Rob Taber, the head of America’s LDS Democrats, has been organizing Latter-day Saints for the Democratic Party since 2012, when Mitt Romney, perhaps the world’s best-known church member, was the Republican nominee.
Elections continue until 2020
He said that his job has become much easier in recent years.
He says he understands how different it can be for church members who do not support the Republican nominee, and that he is trying to build “a home for the politically homeless” in the Biden campaign.
“We want to say, converts are welcome,” he said. “But this election, visitors are welcome.”
Although the current Supreme Court vacancy may have the potential to bring more Latter-day Saints home to the Republican Party, Matt Miles, a political scientist at Brigham Young University in Idaho, said that if it was filled before the election, expectation According to him, members who were opposed to Mr. Trump would have less incentive to jump back into their camp.

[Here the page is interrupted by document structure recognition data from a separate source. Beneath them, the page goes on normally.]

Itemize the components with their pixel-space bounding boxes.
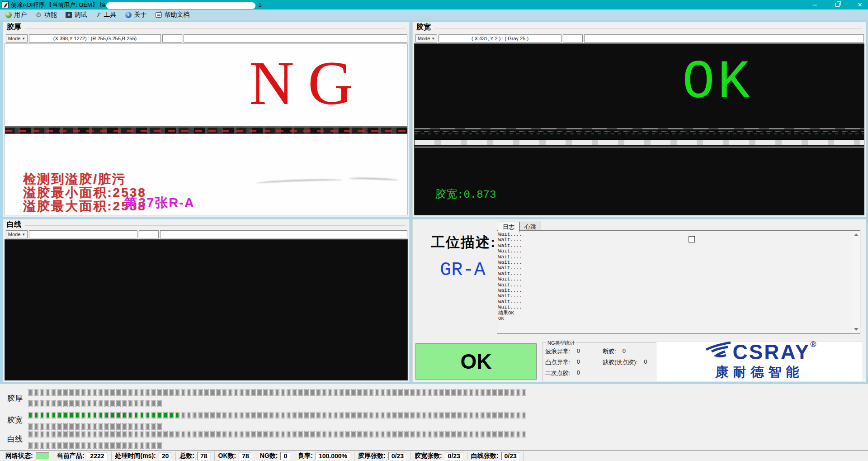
history-cell-empty <box>439 431 444 437</box>
overall-result-indicator[interactable]: OK <box>415 343 537 380</box>
history-cell-empty <box>46 431 50 437</box>
history-cell-empty <box>75 442 80 449</box>
history-cell-empty <box>416 431 420 437</box>
title-redaction-scribble <box>106 2 255 9</box>
history-cell-empty <box>486 431 491 437</box>
history-cell-empty <box>93 389 97 396</box>
history-cell-empty <box>257 389 262 396</box>
history-cell-empty <box>87 423 91 430</box>
history-cell-empty <box>216 431 221 437</box>
history-cell-empty <box>457 431 462 437</box>
history-cell-empty <box>34 431 38 437</box>
history-cell-empty <box>357 431 362 437</box>
history-cell-empty <box>234 389 238 396</box>
history-cell-empty <box>481 389 485 396</box>
history-cell-empty <box>81 400 85 407</box>
history-cell-empty <box>46 400 50 407</box>
glue-width-image[interactable]: OK 胶宽:0.873 <box>414 43 864 215</box>
history-cell-empty <box>69 431 74 437</box>
tab-log[interactable]: 日志 <box>498 222 519 233</box>
history-cell-empty <box>52 442 56 449</box>
history-cell-empty <box>516 431 520 437</box>
history-cell-empty <box>146 423 150 430</box>
history-cell-empty <box>63 400 68 407</box>
history-cell-empty <box>175 389 179 396</box>
scroll-up-icon[interactable] <box>854 233 859 236</box>
history-cell-empty <box>334 389 338 396</box>
history-cell-empty <box>75 431 80 437</box>
status-segment: 胶宽张数:0/23 <box>411 451 467 461</box>
history-cell-empty <box>510 389 514 396</box>
menu-item-user[interactable]: 用户 <box>3 10 32 20</box>
history-cell-empty <box>298 431 303 437</box>
history-cell-empty <box>428 389 432 396</box>
window-title: 侧涂AOI程序 【当前用户: OEM】 编 <box>11 1 105 9</box>
history-cell-empty <box>498 412 503 418</box>
glue-edge-trace <box>415 131 864 132</box>
history-cell-empty <box>304 431 309 437</box>
history-cell-empty <box>99 423 103 430</box>
close-button[interactable]: ✕ <box>856 1 863 8</box>
history-cell-empty <box>228 389 232 396</box>
glue-edge-trace <box>415 133 864 134</box>
history-cell-empty <box>134 431 138 437</box>
history-cell-empty <box>34 442 38 449</box>
history-cell-ok <box>110 412 115 418</box>
history-cell-empty <box>234 412 238 418</box>
history-cell-empty <box>146 400 150 407</box>
minimize-button[interactable]: ─ <box>811 1 818 8</box>
history-cell-empty <box>210 412 215 418</box>
history-cell-ok <box>99 412 103 418</box>
mode-dropdown[interactable]: Mode▼ <box>415 34 437 43</box>
history-cell-empty <box>57 431 62 437</box>
history-cell-empty <box>122 389 127 396</box>
white-line-image[interactable] <box>5 239 408 380</box>
log-scrollbar[interactable] <box>852 231 860 333</box>
history-cell-empty <box>387 412 391 418</box>
app-icon <box>2 1 9 8</box>
history-cell-empty <box>410 412 415 418</box>
history-cell-empty <box>110 442 115 449</box>
history-cell-empty <box>151 442 156 449</box>
menu-item-about[interactable]: i 关于 <box>123 10 152 20</box>
history-cell-empty <box>193 431 197 437</box>
history-cell-empty <box>181 412 185 418</box>
mode-label: Mode <box>8 232 21 237</box>
history-cell-empty <box>240 412 244 418</box>
network-status-indicator <box>36 452 49 459</box>
station-description-label: 工位描述: <box>431 233 496 252</box>
history-cell-empty <box>28 431 33 437</box>
menu-item-tools[interactable]: 工具 <box>93 10 122 20</box>
glue-thickness-image[interactable]: NG 检测到溢胶/脏污 溢胶最小面积:2538 溢胶最大面积:2538 第37张… <box>5 43 408 215</box>
history-cell-empty <box>392 389 397 396</box>
restore-button[interactable] <box>834 1 841 8</box>
menu-item-debug[interactable]: ✕ 调试 <box>63 10 92 20</box>
toolbar-box-wide <box>584 34 864 43</box>
menu-item-functions[interactable]: ⚙ 功能 <box>33 10 62 20</box>
mode-dropdown[interactable]: Mode▼ <box>6 34 28 43</box>
history-cell-empty <box>410 389 415 396</box>
history-cell-ok <box>128 412 132 418</box>
mode-dropdown[interactable]: Mode▼ <box>6 230 28 238</box>
history-cell-empty <box>416 412 420 418</box>
status-segment: 胶厚张数:0/23 <box>354 451 411 461</box>
history-cell-empty <box>351 412 356 418</box>
history-cell-empty <box>28 423 33 430</box>
history-cell-empty <box>69 400 74 407</box>
history-cell-empty <box>234 431 238 437</box>
history-cell-empty <box>122 400 127 407</box>
frame-tag-text: 第37张R-A <box>124 194 195 212</box>
menu-label: 关于 <box>134 11 146 19</box>
gear-icon: ⚙ <box>36 12 42 18</box>
history-cell-empty <box>322 412 326 418</box>
history-cell-empty <box>492 431 497 437</box>
history-cell-empty <box>46 389 50 396</box>
menu-item-help[interactable]: 帮助文档 <box>153 10 195 20</box>
scroll-down-icon[interactable] <box>854 328 859 331</box>
history-cell-ok <box>151 412 156 418</box>
toolbar-box-small <box>162 34 182 43</box>
history-cell-empty <box>369 412 373 418</box>
history-cell-ok <box>122 412 127 418</box>
log-checkbox[interactable] <box>689 236 695 242</box>
history-cell-empty <box>52 400 56 407</box>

“Voters don’t reward politicians for things they’ve done in the past, they vote for things that are going to happen in the future,” he said.
Kirk Adams, a church member who served as chief of staff for Gov. Doug Ducey of Arizona, and a former speaker of the state’s House of Representatives, agreed that the motivation was low after Judge Amani Connie Barrett was confirmed It will be done. But he said that for now, the Supreme Court nomination and the issues of the abortion front and center helped Republicans make a run about more traditional conservative issues like abortion, rather than supporting Mr. Trump.
Four years ago, Dan Barker, a retired state court of appeals judge, and a Republican, could not bring himself to support Mr. Trump, who said he was not capable of the kind of moral leadership he wanted a president Were. For this reason, she could not support Mrs. Clinton. Instead, he wrote on his ballot to Mr. Romney.